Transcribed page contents
┌────────
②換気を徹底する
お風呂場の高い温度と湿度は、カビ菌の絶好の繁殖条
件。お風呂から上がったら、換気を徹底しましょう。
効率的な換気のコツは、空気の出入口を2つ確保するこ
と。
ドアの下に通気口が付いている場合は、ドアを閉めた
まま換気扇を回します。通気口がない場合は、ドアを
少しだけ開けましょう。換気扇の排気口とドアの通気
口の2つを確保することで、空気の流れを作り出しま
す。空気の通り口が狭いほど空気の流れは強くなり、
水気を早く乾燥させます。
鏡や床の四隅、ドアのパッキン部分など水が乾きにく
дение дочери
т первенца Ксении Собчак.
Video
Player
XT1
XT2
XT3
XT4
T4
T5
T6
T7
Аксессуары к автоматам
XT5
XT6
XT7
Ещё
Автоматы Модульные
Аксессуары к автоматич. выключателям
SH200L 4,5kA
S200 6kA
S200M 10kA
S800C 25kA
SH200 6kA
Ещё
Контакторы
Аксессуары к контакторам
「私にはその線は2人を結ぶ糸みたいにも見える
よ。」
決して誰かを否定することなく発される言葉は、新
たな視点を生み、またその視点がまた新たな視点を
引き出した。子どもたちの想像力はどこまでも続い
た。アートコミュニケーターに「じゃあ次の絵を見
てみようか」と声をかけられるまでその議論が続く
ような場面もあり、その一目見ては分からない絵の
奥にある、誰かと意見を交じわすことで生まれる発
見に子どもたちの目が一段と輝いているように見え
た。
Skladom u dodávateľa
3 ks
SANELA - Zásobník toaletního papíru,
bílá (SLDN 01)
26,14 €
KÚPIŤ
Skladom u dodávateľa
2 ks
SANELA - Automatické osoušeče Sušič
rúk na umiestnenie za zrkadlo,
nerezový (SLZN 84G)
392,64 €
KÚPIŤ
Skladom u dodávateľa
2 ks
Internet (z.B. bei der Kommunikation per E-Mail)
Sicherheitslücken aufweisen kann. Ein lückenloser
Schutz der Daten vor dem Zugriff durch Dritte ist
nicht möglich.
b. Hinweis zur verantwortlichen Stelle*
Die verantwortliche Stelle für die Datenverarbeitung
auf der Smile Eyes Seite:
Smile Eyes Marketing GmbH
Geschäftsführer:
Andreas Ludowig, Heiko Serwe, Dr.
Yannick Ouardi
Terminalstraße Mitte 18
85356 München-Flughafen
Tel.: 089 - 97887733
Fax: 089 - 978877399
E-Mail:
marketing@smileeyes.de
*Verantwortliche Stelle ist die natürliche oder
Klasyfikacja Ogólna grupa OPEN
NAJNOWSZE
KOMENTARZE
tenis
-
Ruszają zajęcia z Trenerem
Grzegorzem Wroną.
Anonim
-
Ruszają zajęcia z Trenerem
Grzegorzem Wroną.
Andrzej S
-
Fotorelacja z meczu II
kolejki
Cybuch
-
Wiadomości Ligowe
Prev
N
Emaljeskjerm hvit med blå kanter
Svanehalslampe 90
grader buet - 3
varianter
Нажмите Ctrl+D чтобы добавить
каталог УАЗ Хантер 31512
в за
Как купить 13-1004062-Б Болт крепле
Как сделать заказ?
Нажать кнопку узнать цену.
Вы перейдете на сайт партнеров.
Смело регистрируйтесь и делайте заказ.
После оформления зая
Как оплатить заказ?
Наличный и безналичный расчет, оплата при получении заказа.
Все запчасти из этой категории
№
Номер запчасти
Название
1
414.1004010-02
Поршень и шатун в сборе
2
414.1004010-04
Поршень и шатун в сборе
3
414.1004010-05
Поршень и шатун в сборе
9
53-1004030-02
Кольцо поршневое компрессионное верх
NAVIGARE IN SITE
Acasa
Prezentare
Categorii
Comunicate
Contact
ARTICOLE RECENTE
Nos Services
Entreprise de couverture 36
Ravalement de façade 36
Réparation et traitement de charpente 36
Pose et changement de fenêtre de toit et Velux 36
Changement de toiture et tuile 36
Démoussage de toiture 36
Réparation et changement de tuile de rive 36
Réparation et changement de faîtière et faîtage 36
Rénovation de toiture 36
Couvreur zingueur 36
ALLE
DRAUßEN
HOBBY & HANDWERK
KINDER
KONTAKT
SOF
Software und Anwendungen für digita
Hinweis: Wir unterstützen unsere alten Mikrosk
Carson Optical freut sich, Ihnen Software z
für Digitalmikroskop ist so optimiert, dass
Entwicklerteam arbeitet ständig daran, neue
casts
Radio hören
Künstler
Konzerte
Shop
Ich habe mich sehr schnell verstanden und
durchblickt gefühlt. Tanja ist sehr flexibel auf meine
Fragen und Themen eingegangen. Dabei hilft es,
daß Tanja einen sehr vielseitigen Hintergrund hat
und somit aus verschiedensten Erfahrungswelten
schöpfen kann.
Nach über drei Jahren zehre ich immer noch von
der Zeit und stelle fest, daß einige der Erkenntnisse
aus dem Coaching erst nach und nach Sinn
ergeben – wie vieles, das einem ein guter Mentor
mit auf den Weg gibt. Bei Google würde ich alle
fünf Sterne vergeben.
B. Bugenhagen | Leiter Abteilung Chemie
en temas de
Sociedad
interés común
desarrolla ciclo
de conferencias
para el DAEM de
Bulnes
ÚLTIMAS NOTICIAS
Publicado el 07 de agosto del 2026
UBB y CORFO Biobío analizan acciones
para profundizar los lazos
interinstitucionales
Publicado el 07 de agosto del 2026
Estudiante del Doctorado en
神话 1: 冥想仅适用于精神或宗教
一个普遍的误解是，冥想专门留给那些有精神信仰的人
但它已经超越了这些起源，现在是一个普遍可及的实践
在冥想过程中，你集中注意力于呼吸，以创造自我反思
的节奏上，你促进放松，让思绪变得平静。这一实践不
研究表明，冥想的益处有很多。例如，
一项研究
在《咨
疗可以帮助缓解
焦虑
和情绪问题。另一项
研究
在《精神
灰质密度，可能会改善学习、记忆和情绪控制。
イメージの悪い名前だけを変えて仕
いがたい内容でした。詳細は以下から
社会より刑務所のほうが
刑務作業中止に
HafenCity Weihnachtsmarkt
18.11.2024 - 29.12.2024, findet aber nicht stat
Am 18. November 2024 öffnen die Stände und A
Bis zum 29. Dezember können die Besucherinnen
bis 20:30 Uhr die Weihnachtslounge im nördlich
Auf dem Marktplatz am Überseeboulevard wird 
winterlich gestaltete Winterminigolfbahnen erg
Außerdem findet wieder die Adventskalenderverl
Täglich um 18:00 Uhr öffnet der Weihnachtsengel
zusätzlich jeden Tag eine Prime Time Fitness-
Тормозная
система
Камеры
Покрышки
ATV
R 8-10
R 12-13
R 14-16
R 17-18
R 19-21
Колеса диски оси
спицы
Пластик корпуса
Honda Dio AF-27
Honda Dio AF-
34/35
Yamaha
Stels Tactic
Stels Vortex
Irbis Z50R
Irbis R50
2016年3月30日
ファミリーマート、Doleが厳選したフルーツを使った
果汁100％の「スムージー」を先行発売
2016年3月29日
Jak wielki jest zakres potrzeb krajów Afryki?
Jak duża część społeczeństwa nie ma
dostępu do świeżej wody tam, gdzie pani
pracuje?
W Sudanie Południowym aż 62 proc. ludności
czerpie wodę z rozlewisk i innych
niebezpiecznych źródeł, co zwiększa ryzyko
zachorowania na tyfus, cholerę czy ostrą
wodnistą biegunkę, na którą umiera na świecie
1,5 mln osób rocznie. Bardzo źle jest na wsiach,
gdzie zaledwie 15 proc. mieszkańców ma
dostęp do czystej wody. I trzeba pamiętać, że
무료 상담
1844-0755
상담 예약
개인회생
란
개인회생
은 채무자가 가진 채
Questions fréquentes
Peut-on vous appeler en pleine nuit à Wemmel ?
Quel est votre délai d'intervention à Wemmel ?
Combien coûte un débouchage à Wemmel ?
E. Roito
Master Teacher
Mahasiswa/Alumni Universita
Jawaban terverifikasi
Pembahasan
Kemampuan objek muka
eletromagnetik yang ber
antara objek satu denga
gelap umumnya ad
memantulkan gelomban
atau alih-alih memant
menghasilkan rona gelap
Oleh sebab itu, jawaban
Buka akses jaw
└────────
Your task: Starting at the line that has "дение дочери" in the records above, restate word for word every line until the one that has "414.1004010-05", and include that one as well.

Expected answer:
дение дочери
т первенца Ксении Собчак.
Video
Player
XT1
XT2
XT3
XT4
T4
T5
T6
T7
Аксессуары к автоматам
XT5
XT6
XT7
Ещё
Автоматы Модульные
Аксессуары к автоматич. выключателям
SH200L 4,5kA
S200 6kA
S200M 10kA
S800C 25kA
SH200 6kA
Ещё
Контакторы
Аксессуары к контакторам
「私にはその線は2人を結ぶ糸みたいにも見える
よ。」
決して誰かを否定することなく発される言葉は、新
たな視点を生み、またその視点がまた新たな視点を
引き出した。子どもたちの想像力はどこまでも続い
た。アートコミュニケーターに「じゃあ次の絵を見
てみようか」と声をかけられるまでその議論が続く
ような場面もあり、その一目見ては分からない絵の
奥にある、誰かと意見を交じわすことで生まれる発
見に子どもたちの目が一段と輝いているように見え
た。
Skladom u dodávateľa
3 ks
SANELA - Zásobník toaletního papíru,
bílá (SLDN 01)
26,14 €
KÚPIŤ
Skladom u dodávateľa
2 ks
SANELA - Automatické osoušeče Sušič
rúk na umiestnenie za zrkadlo,
nerezový (SLZN 84G)
392,64 €
KÚPIŤ
Skladom u dodávateľa
2 ks
Internet (z.B. bei der Kommunikation per E-Mail)
Sicherheitslücken aufweisen kann. Ein lückenloser
Schutz der Daten vor dem Zugriff durch Dritte ist
nicht möglich.
b. Hinweis zur verantwortlichen Stelle*
Die verantwortliche Stelle für die Datenverarbeitung
auf der Smile Eyes Seite:
Smile Eyes Marketing GmbH
Geschäftsführer:
Andreas Ludowig, Heiko Serwe, Dr.
Yannick Ouardi
Terminalstraße Mitte 18
85356 München-Flughafen
Tel.: 089 - 97887733
Fax: 089 - 978877399
E-Mail:
marketing@smileeyes.de
*Verantwortliche Stelle ist die natürliche oder
Klasyfikacja Ogólna grupa OPEN
NAJNOWSZE
KOMENTARZE
tenis
-
Ruszają zajęcia z Trenerem
Grzegorzem Wroną.
Anonim
-
Ruszają zajęcia z Trenerem
Grzegorzem Wroną.
Andrzej S
-
Fotorelacja z meczu II
kolejki
Cybuch
-
Wiadomości Ligowe
Prev
N
Emaljeskjerm hvit med blå kanter
Svanehalslampe 90
grader buet - 3
varianter
Нажмите Ctrl+D чтобы добавить
каталог УАЗ Хантер 31512
в за
Как купить 13-1004062-Б Болт крепле
Как сделать заказ?
Нажать кнопку узнать цену.
Вы перейдете на сайт партнеров.
Смело регистрируйтесь и делайте заказ.
После оформления зая
Как оплатить заказ?
Наличный и безналичный расчет, оплата при получении заказа.
Все запчасти из этой категории
№
Номер запчасти
Название
1
414.1004010-02
Поршень и шатун в сборе
2
414.1004010-04
Поршень и шатун в сборе
3
414.1004010-05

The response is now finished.